Guyane, terre de Bagne …
Dès 1852, la Guyane est connue pour être une colonie pénitentiaire, Saint-Laurent-Du-Maroni en est même la capitale. Tout commence par un décret du futur Napoléon III. Les condamnés aux travaux forcés, homme et femme, sont alors envoyés en Guyane pour construire des voies et la future ville de Saint-Laurent-du-Maroni. Quand ce n’est pas le transport, c’est la fièvre jaune qui terrasse les bagnards. En 1867, changement de décor : ils sont envoyés en Nouvelle-Calédonie. Mais sous la IIIème République, les bagnes de Guyane renaissent.
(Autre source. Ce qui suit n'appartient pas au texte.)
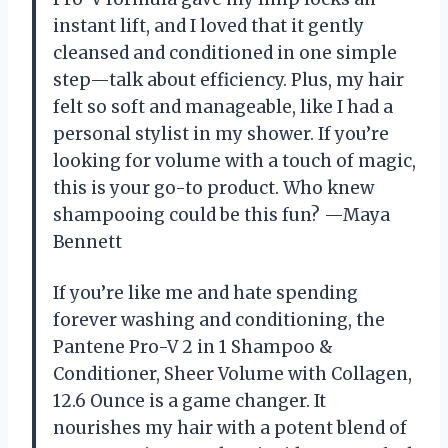
instant lift, and I loved that it gently
cleansed and conditioned in one simple
step—talk about efficiency. Plus, my hair
felt so soft and manageable, like I had a
personal stylist in my shower. If you’re
looking for volume with a touch of magic,
this is your go-to product. Who knew
shampooing could be this fun? —Maya
Bennett
If you’re like me and hate spending
forever washing and conditioning, the
Pantene Pro-V 2 in 1 Shampoo &
Conditioner, Sheer Volume with Collagen,
12.6 Ounce is a game changer. It
nourishes my hair with a potent blend of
Dès 1885, ils accueillent les transportés (criminels condamnés aux travaux forcés) ainsi que les relégués (délinquants multirécidivistes). Plus d’une trentaine de camps se côtoient sur ce territoire d’outre-mer, notamment celui des Îles du Salut qui accueillent les déportés (les prisonniers politiques). Ce n’est qu’en 1938 que les députent votent la fermeture des bagnes de Guyane. Mais avec la guerre, les opérations sont retardées et ce n’est qu’en 1953 que fermera le dernier camp de la Transportation à Saint-Laurent. On estime que 70 000 prisonniers ont connu le triste sort de cet enfer vert …
Sentier de la Porcherie sur la route Saint-Jean à Saint-Laurent-du-Maroni
Trouver un logement à proximité de Saint-Jean-du-Maroni
10H. C’est sous une chaleur bien moite, tu sais celle qui te colle à la peau dès que tu sors de la voiture, que nous arrivons à la première entrée du RSMA de St Jean. Le temps est mitigé, légèrement couvert mais qu’importe, pas de pluie à l’horizon, c’est la journée parfaite pour randonner sans se prendre une bonne saucée. Aujourd’hui, nous avons décidé de tester un sentier pas très loin de chez nous. Il faut dire qu’il nous faisait de l’oeil à chaque fois qu’on passait sur cette route : petite pancarte attrayante et le début d’un ponton en bois. En tout cas, ça promet une belle balade dans la forêt amazonienne …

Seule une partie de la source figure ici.